_Work instruction_:
Restate word for word the entries below, starting at the line with "What group reporting typically" and ending at the line with "updates and story links.". Keep both end lines and omit the pictures.

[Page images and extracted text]

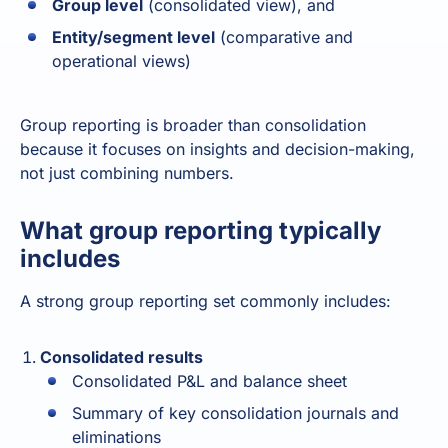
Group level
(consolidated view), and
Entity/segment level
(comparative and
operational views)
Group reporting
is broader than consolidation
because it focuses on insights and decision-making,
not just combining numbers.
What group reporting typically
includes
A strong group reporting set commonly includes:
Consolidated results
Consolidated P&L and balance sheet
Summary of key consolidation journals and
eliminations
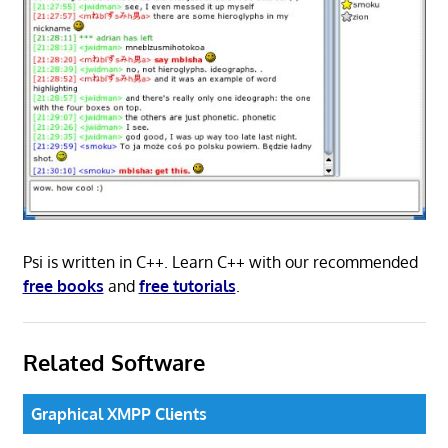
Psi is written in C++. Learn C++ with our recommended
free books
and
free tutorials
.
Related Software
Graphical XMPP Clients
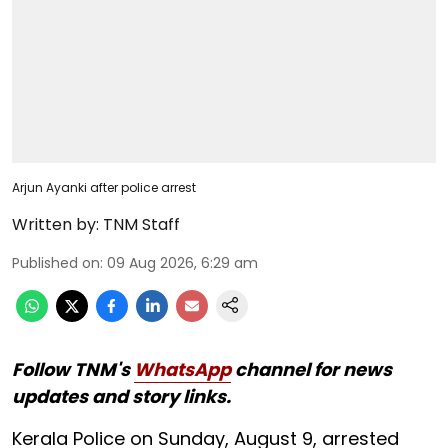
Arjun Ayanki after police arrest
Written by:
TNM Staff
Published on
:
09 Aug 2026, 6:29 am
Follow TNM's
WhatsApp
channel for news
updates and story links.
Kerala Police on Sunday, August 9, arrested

_Worked solution_:
What group reporting typically
includes
A strong group reporting set commonly includes:
Consolidated results
Consolidated P&L and balance sheet
Summary of key consolidation journals and
eliminations
Psi is written in C++. Learn C++ with our recommended
free books
and
free tutorials
.
Related Software
Graphical XMPP Clients
Arjun Ayanki after police arrest
Written by:
TNM Staff
Published on
:
09 Aug 2026, 6:29 am
Follow TNM's
WhatsApp
channel for news
updates and story links.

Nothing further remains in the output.